Bom Paku Bantul, Ada 50 Paku Tertancap di Tubuh Kerbau

Ahmad Mustaqim    •    Selasa, 01 Nov 2016 18:25 WIB
bom meledak
Bom Paku Bantul, Ada 50 Paku Tertancap di Tubuh Kerbau
Kerbau milik Bardi yang menginjak bom rakitan. Foto-foto: Metrotvnews.com/Ahmad Mustaqim

Metrotvnews.com, Bantul: Seekor kerbau yang menginjak bom di Desa Sumber Karangnongko, Kecamatan Jetis, Kabupaten Bantul, Selasa 1 November 2016 dalam kondisi tak berdaya. 

Saat Metrotvnews.com mendatangi kandang di Pedukuhan Sawahan, Sumberagung, Kecamagan Jetis, Kabupaten Bantul, kerbau yang masih muda itu hanya bisa tengkurap. Sempat mencoba berdiri, namun kembali terjatuh.
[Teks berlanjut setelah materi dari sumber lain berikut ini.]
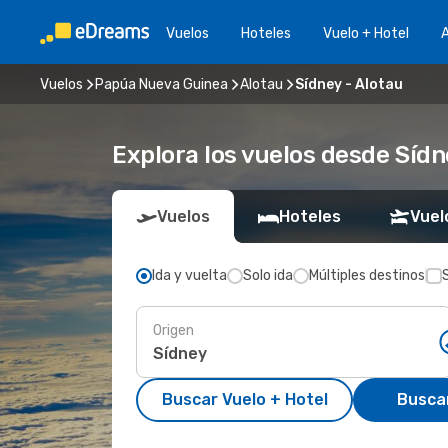
Vuelos
Hoteles
Vuelo + Hotel
A
Vuelos
Papúa Nueva Guinea
Alotau
Sídney - Alotau
Explora los vuelos desde Sídn
Vuelos
Hoteles
Vuel
Ida y vuelta
Solo ida
Múltiples destinos
Origen
Buscar Vuelo + Hotel
Busca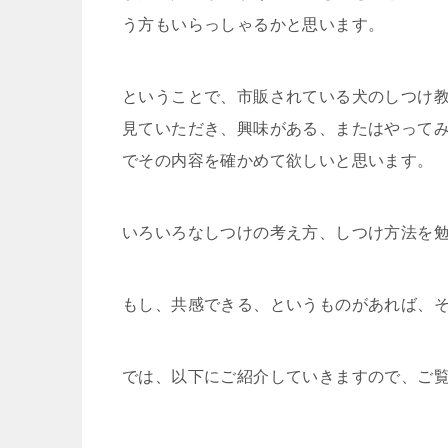
う方もいらっしゃるかと思います。
ということで、市販されている犬のしつけ
見ていただき、興味がある、またはやって
でその内容を確かめて欲しいと思います。
いろいろなしつけの考え方、しつけ方法を
もし、共感できる、というものがあれば、
では、以下にご紹介していきますので、ご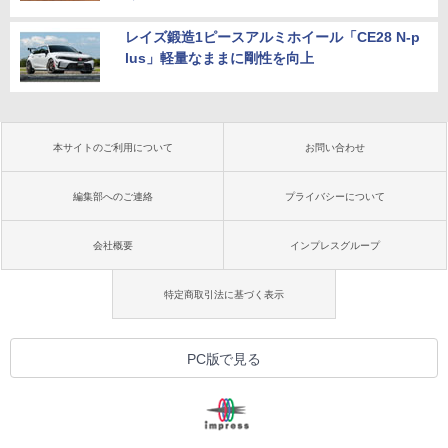
レイズ鍛造1ピースアルミホイール「CE28 N-p
lus」軽量なままに剛性を向上
本サイトのご利用について
お問い合わせ
編集部へのご連絡
プライバシーについて
会社概要
インプレスグループ
特定商取引法に基づく表示
PC版で見る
Ratinem, 47, tetangga pemilik kerbau Bardi Barto Atmojo, mengatakan paku-paku yang menancap di tubuh kerbau telah dicabut. Bardi, kata dia, mencabut paku tersebut dengan bantuan dokter.

"Tadi dipanggilkan dokter hewan untuk mencabut pakunya," kata Ratinem di dekat kandang peternak RT 3 Pedukuhan Sawahan.

Ia mengatakan paku yang menancap di tubuh kerbau tak hanya bagian yang tajam, tapi kepala paku juga ada yang menancap lebih dulu.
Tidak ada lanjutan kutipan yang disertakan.